Centro Mujeres is committed to fighting the systemic and often gendered denial of human rights in Baja California Sur and throughout Mexico. Our advocacy efforts aim to ensure health and human rights are at the top of local, regional and global policy agendas and raise awareness about social injustices and need for gender equity.
For the first time since 1996, the Inter-American Commission on Human Rights visited Mexico in September to assess the human rights situation. In its preliminary observations the Commission highlighted, among others, the issues of torture, enforced disappearances, violence against women and extrajudicial executions, and expressed concern about the impunity for such crimes. The UN High Commissioner for Human Rights visited the country for a similar purpose and stated that “there is broad consensus nationally, regionally and internationally on the gravity of the human rights situation in Mexico today. ~Amnesty International Report 2015/2016
Social change for gender equity and social and environmental justice cannot solely rely on individual and community action. In Baja California Sur there is a need for policies benefiting sectors of society that are being marginalized at diverse levels, such as women, girls, young people and migrants. CM sensitizes and educates local, state, and national policy makers about the need for specific changes in programs and policies that will allow women, youth and seasonal migrant workers to fully exercise their human rights. CM makes health and social policy recommendations to our state and municipal governments.

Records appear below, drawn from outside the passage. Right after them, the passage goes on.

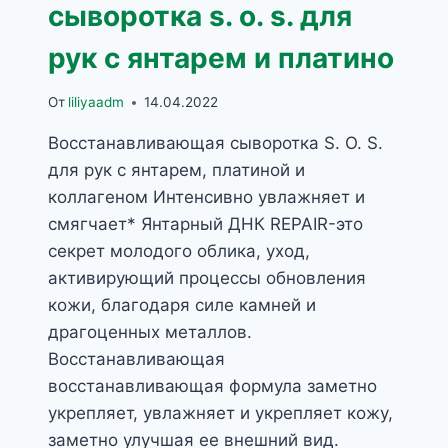
сыворотка s. o. s. для
рук с янтарем и платино
От
liliyaadm
14.04.2022
Восстанавливающая сыворотка S. O. S.
для рук с янтарем, платиной и
коллагеном Интенсивно увлажняет и
смягчает* Янтарный ДНК REPAIR-это
секрет молодого облика, уход,
активирующий процессы обновления
кожи, благодаря силе камней и
драгоценных металлов.
Восстанавливающая
восстанавливающая формула заметно
укрепляет, увлажняет и укрепляет кожу,
заметно улучшая ее внешний вид.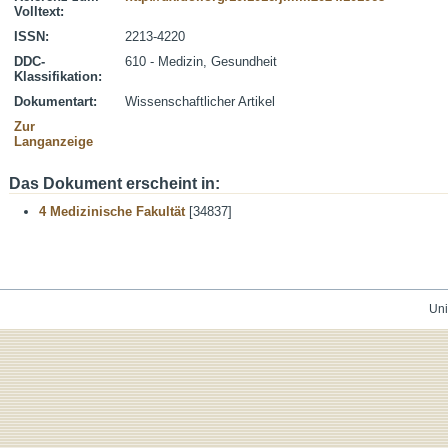
Volltext:
ISSN:
2213-4220
DDC-
610 - Medizin, Gesundheit
Klassifikation:
Dokumentart:
Wissenschaftlicher Artikel
Zur
Langanzeige
Das Dokument erscheint in:
4 Medizinische Fakultät
[34837]
Uni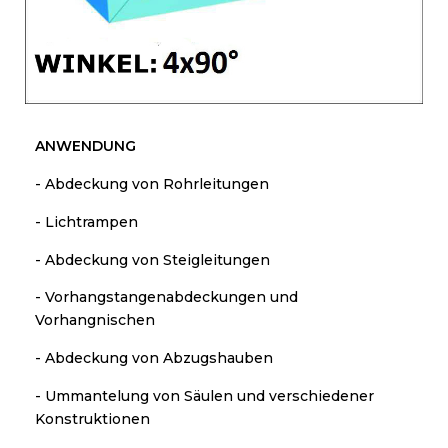
ANWENDUNG
- Abdeckung von Rohrleitungen
- Lichtrampen
-
Abdeckung von Steigleitungen
- Vorhangstangenabdeckungen und
Vorhangnischen
- Abdeckung von Abzugshauben
- Ummantelung von Säulen und verschiedener
Konstruktionen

ProACI’s current focus is on the respect and exercise of civil liberties by women and youth in the state, and around the issue of gender based violence.
Our advocacy and policy efforts are three-fold:
We conduct applied research on the health and human rights of women, adolescents and seasonal migrant workers in Baja California Sur to highlight unmet needs and potential policy solutions.
Centro Mujeres has helped create and participates in many local, regional, national and global human rights and gender networks to ensure the voices of our community are reflected in policies and human rights assessments.
Local Community Action
Centro Mujeres continuously works with local policymakers to train and sensitize government workers to human rights abuses in the state.
Why gender and human rights?
Conservative estimates suggest 42% of people in Mexico live in poverty and 14% live in extreme poverty.
Within these circumstances, poverty effects women and children more because of discrimination, limited access to health care and gender-based violence. Women and children in Mexico have been repeatedly denied equal protection and access to state programs.
We believe that gender equity is both the means and an end to development.